Entries below include pictures. Output exactly the lines from the one with "Alipay Global" down to the one with "a project by", both ends included, and leave the pictures out.

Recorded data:
***
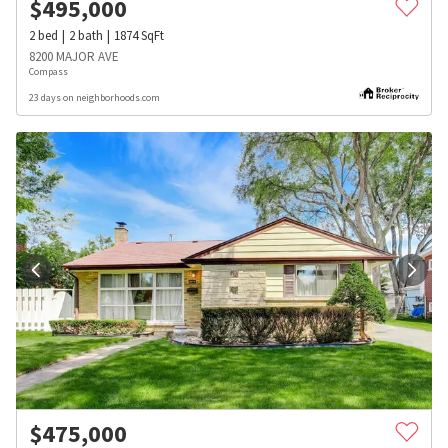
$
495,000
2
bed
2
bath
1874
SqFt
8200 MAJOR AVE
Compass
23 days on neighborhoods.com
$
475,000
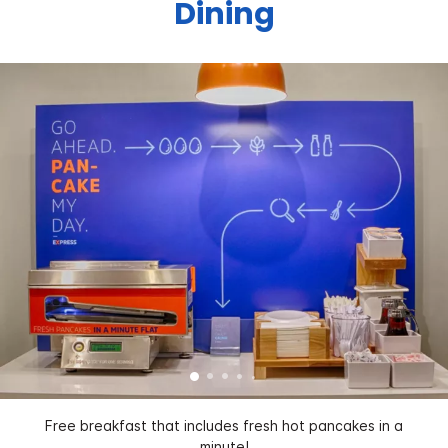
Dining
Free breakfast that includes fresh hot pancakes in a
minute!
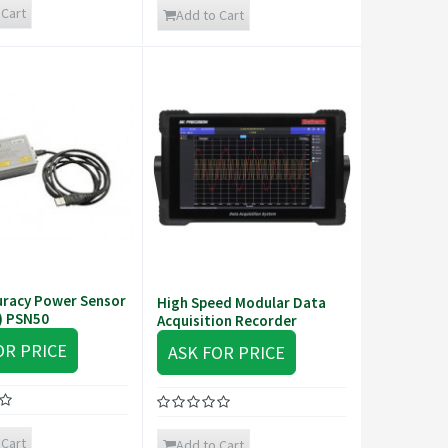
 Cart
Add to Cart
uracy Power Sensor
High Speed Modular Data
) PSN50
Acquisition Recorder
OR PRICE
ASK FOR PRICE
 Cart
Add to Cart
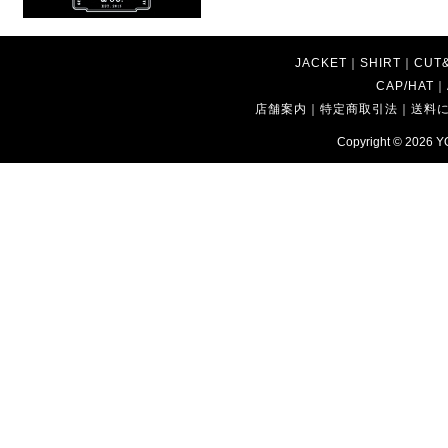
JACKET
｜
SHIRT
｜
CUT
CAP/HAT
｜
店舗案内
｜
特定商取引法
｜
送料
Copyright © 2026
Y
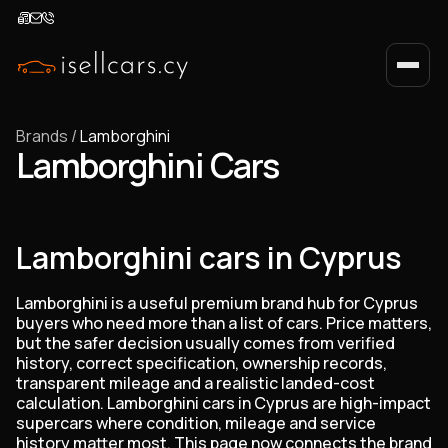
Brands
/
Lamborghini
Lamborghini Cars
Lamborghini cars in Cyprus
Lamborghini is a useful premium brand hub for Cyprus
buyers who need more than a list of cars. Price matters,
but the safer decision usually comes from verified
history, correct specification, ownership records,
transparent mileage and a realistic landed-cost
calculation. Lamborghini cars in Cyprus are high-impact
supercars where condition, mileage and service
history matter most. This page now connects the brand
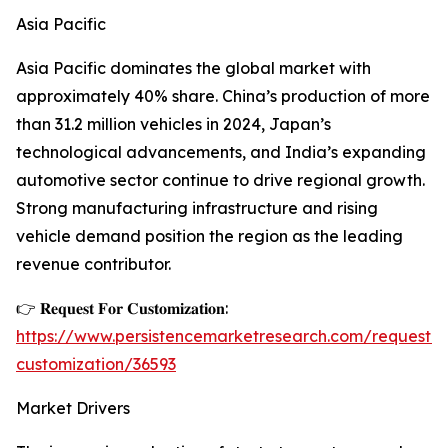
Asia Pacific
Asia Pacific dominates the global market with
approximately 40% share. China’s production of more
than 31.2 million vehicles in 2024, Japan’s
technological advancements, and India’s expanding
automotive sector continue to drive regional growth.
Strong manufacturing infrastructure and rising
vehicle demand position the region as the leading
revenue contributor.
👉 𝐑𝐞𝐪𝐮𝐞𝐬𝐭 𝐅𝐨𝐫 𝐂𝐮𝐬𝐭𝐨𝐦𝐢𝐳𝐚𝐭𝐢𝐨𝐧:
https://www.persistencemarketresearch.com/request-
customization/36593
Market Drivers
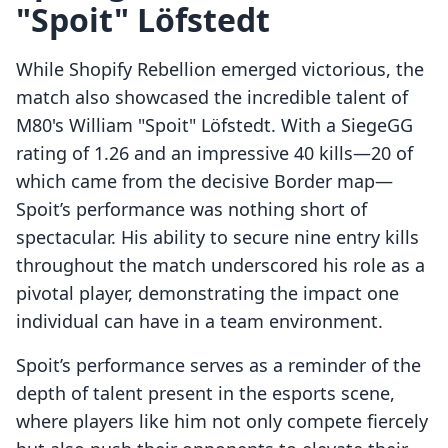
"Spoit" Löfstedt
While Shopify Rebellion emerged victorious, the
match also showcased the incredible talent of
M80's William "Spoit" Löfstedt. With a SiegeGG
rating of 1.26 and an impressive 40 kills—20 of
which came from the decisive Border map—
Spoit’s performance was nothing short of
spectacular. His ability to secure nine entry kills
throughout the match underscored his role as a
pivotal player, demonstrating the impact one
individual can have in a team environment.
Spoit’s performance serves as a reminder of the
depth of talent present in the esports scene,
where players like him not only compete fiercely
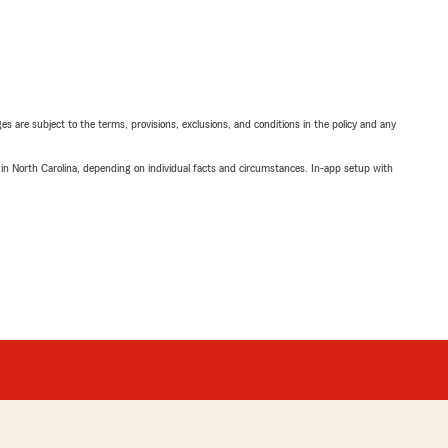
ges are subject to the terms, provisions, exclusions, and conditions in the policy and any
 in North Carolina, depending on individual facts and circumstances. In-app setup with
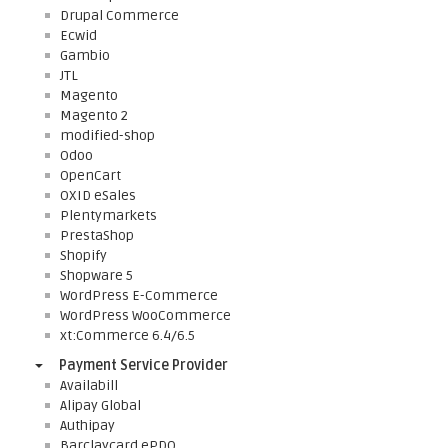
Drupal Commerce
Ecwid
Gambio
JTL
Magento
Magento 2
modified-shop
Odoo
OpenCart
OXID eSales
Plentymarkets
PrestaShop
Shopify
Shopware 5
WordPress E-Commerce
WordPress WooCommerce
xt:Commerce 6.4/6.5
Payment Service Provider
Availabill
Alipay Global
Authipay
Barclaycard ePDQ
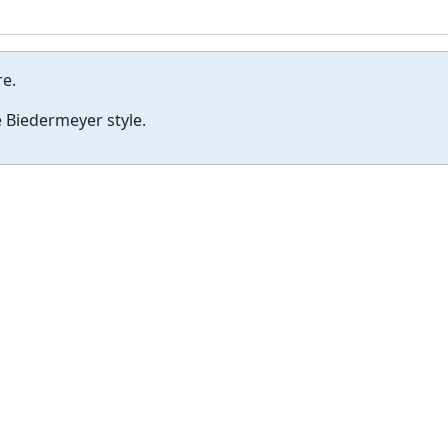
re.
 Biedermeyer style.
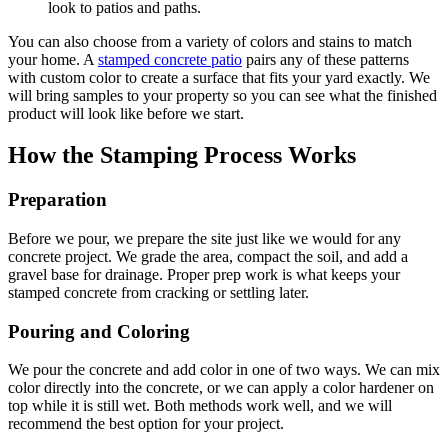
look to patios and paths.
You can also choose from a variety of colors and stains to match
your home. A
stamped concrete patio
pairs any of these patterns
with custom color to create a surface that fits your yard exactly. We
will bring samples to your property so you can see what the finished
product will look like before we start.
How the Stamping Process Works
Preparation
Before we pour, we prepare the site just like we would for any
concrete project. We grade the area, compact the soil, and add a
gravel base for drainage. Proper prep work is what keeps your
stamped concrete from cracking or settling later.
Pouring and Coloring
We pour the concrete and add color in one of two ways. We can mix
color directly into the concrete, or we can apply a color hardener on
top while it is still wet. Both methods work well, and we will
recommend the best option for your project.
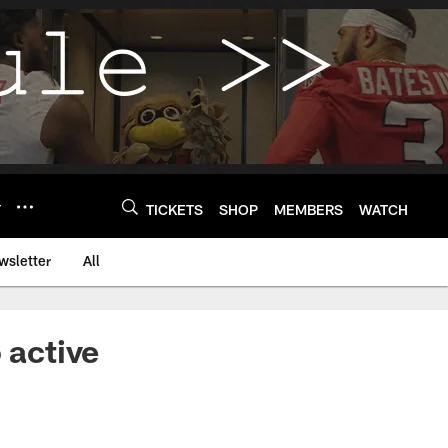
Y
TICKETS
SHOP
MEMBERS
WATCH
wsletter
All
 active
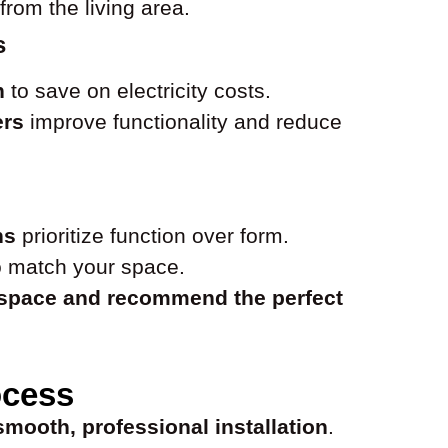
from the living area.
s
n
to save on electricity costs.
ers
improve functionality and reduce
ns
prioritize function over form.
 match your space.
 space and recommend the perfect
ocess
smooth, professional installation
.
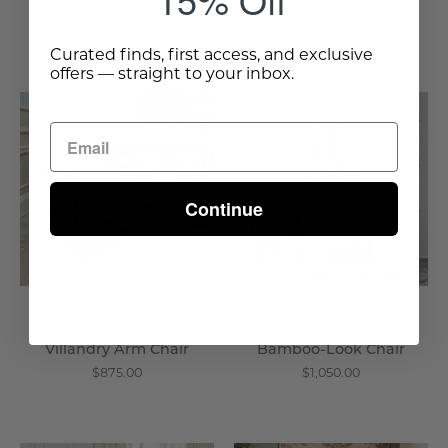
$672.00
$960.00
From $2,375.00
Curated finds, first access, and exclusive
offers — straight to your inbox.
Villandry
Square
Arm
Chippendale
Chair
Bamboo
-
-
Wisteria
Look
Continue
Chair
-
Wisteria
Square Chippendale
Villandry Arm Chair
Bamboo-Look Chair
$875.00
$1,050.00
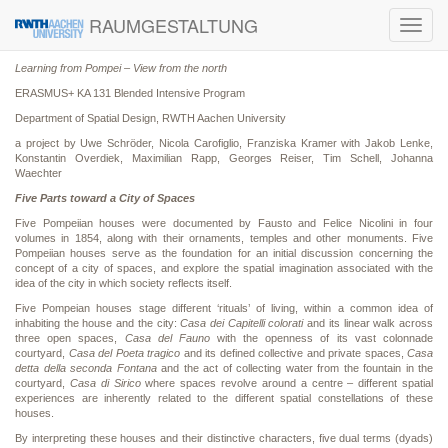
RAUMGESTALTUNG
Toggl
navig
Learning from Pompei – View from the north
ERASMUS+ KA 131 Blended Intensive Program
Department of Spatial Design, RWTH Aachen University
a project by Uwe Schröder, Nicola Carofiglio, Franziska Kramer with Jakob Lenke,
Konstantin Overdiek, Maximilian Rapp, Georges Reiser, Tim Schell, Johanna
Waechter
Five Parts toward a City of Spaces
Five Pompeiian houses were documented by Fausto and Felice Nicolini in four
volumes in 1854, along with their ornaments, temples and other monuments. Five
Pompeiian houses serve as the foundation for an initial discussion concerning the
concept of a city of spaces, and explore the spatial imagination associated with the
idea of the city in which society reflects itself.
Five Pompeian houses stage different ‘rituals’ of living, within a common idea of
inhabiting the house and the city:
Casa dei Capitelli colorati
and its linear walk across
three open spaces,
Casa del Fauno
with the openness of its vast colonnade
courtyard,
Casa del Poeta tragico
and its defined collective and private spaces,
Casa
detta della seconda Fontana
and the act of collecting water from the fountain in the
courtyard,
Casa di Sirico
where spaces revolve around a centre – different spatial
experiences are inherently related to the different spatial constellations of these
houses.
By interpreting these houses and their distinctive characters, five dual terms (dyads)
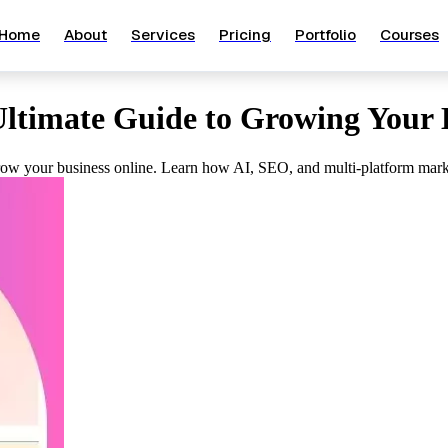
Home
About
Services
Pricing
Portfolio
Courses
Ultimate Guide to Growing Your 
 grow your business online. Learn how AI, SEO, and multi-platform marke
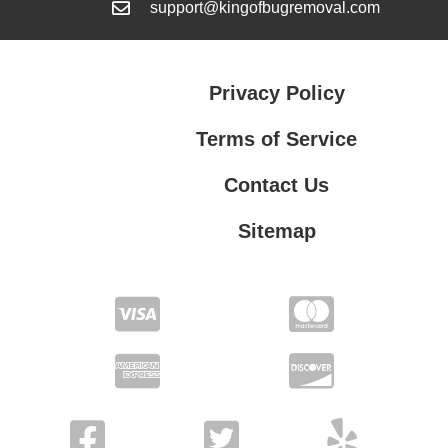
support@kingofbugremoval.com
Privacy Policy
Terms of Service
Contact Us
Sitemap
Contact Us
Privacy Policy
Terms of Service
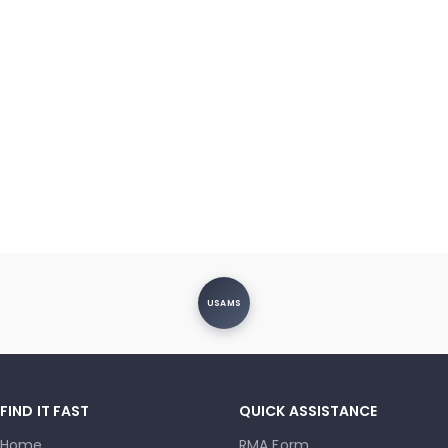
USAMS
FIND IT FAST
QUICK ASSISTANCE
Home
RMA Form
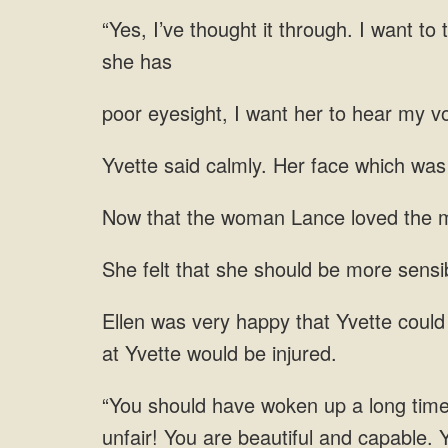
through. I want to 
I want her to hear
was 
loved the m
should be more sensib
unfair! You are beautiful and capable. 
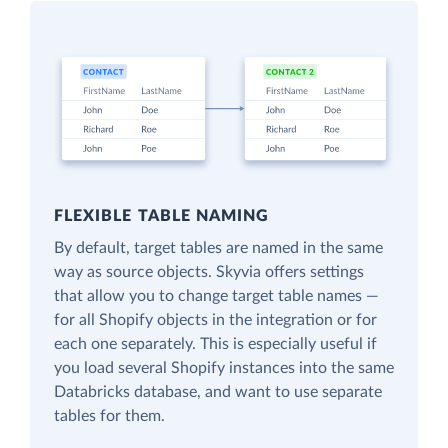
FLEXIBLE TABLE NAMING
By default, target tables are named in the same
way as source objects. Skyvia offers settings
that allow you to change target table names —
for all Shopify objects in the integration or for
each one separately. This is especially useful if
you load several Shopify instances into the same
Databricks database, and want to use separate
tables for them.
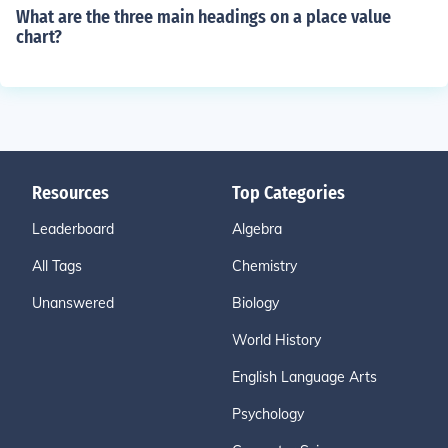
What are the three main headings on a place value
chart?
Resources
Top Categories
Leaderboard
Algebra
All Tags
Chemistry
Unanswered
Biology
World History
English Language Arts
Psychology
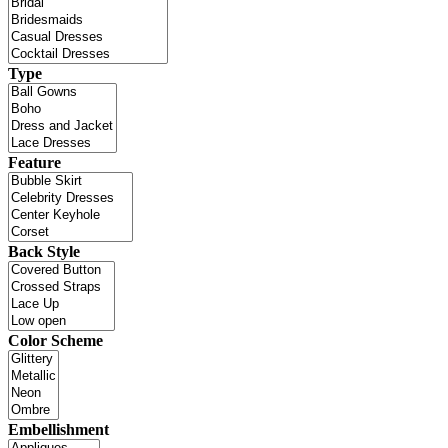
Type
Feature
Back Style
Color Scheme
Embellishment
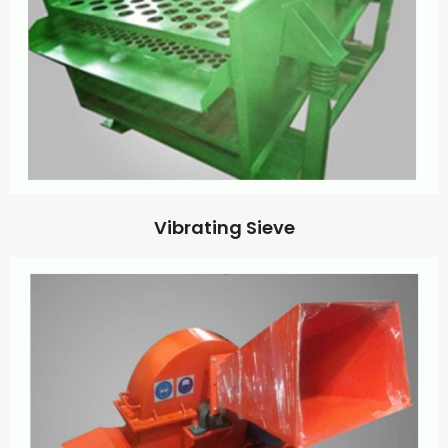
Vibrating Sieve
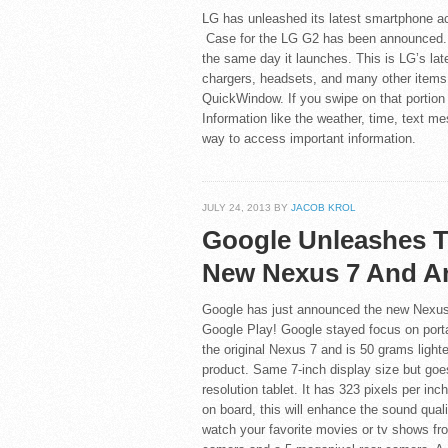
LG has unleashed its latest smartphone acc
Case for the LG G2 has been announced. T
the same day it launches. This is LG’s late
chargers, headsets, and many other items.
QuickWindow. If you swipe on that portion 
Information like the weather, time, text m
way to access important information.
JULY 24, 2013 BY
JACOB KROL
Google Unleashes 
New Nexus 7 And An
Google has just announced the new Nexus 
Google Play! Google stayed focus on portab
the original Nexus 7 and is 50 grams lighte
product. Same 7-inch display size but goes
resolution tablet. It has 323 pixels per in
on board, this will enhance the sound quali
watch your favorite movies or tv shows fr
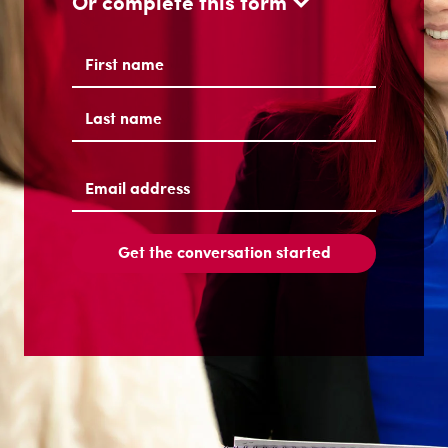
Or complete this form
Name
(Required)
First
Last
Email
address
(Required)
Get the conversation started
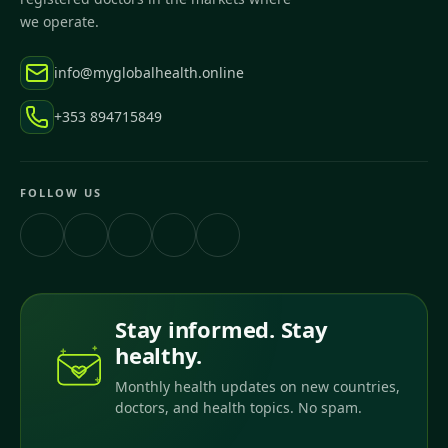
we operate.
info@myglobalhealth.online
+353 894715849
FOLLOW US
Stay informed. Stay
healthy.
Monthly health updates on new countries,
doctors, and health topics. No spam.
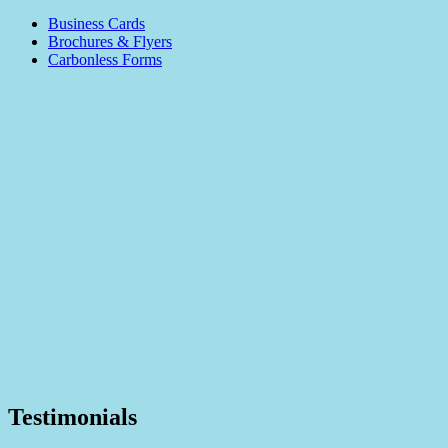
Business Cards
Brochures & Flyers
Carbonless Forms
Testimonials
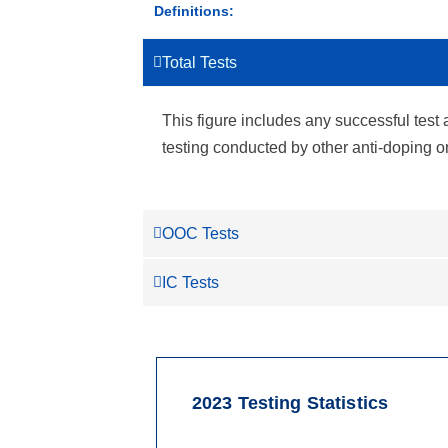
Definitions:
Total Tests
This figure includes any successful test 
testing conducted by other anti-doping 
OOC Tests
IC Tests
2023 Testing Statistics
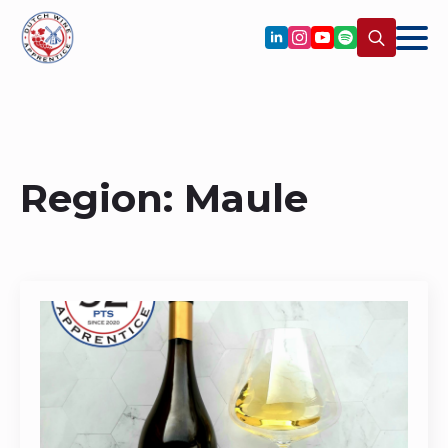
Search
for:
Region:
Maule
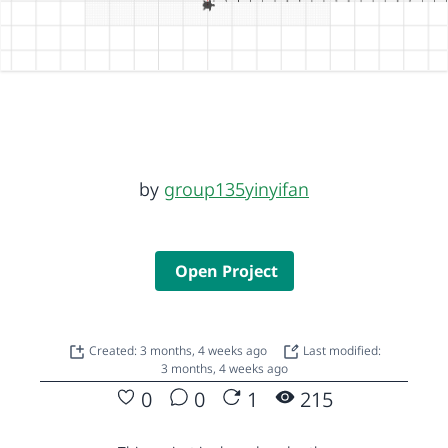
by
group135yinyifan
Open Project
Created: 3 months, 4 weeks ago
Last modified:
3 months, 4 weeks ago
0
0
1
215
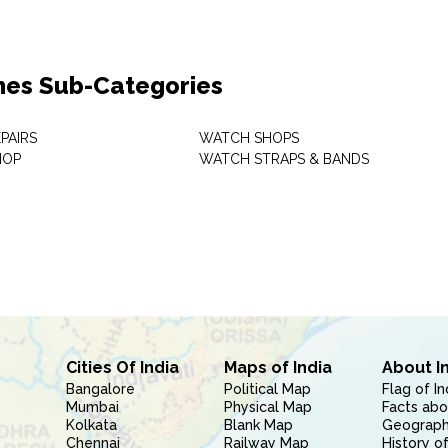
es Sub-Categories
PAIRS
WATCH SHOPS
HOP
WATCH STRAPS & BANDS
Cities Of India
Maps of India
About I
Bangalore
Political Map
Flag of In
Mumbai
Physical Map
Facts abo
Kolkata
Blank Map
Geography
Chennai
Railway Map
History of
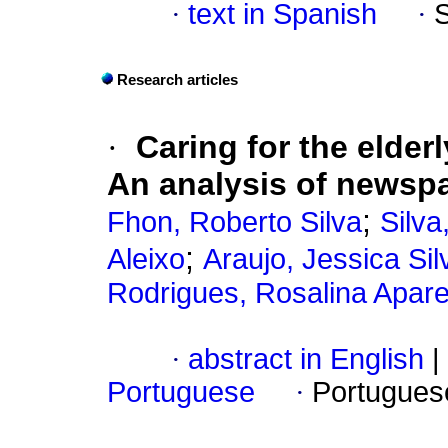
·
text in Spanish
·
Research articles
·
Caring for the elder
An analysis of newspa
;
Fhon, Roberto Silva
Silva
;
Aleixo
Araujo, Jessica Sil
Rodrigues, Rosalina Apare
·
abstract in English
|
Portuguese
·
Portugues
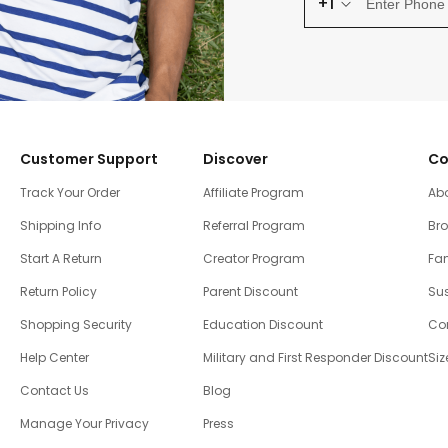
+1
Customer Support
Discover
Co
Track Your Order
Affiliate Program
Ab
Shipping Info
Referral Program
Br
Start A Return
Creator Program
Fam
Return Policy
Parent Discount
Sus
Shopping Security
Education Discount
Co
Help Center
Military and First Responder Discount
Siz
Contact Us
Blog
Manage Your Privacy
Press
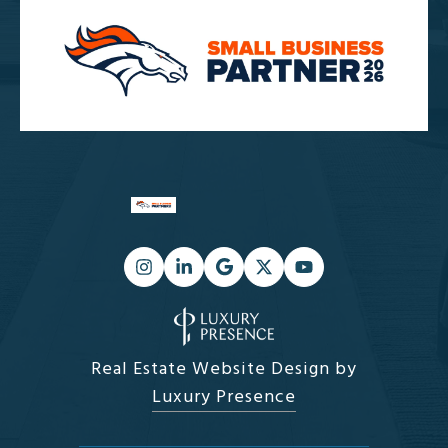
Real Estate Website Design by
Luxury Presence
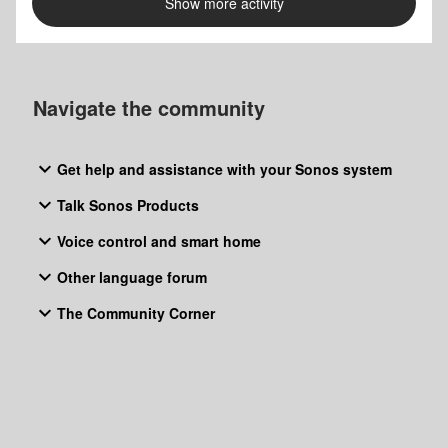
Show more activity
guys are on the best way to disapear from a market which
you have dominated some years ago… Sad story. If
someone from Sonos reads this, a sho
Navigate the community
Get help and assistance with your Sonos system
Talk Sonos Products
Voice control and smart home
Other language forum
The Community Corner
***
WRITTEN ANSWER:
Alipay Global
Authipay
Barclaycard ePDQ
re.
 Biedermeyer style.
look to patios and paths.
You can also choose from a variety of colors and stains to match
your home. A
stamped concrete patio
pairs any of these patterns
with custom color to create a surface that fits your yard exactly. We
will bring samples to your property so you can see what the finished
product will look like before we start.
How the Stamping Process Works
Preparation
Before we pour, we prepare the site just like we would for any
concrete project. We grade the area, compact the soil, and add a
gravel base for drainage. Proper prep work is what keeps your
stamped concrete from cracking or settling later.
Pouring and Coloring
We pour the concrete and add color in one of two ways. We can mix
color directly into the concrete, or we can apply a color hardener on
top while it is still wet. Both methods work well, and we will
recommend the best option for your project.
Y
TICKETS
SHOP
MEMBERS
WATCH
wsletter
All
 active
from the living area.
s
n
to save on electricity costs.
ers
improve functionality and reduce
ns
prioritize function over form.
 match your space.
 space and recommend the perfect
ocess
smooth, professional installation
.
$672.00
$960.00
From $2,375.00
Curated finds, first access, and exclusive
offers — straight to your inbox.
Villandry
Square
Arm
Chippendale
Chair
Bamboo
-
-
Wisteria
Look
Continue
Chair
-
Wisteria
Square Chippendale
Villandry Arm Chair
Bamboo-Look Chair
$875.00
$1,050.00
RAUMGESTALTUNG
Toggl
navig
Learning from Pompei – View from the north
ERASMUS+ KA 131 Blended Intensive Program
Department of Spatial Design, RWTH Aachen University
a project by Uwe Schröder, Nicola Carofiglio, Franziska Kramer with Jakob Lenke,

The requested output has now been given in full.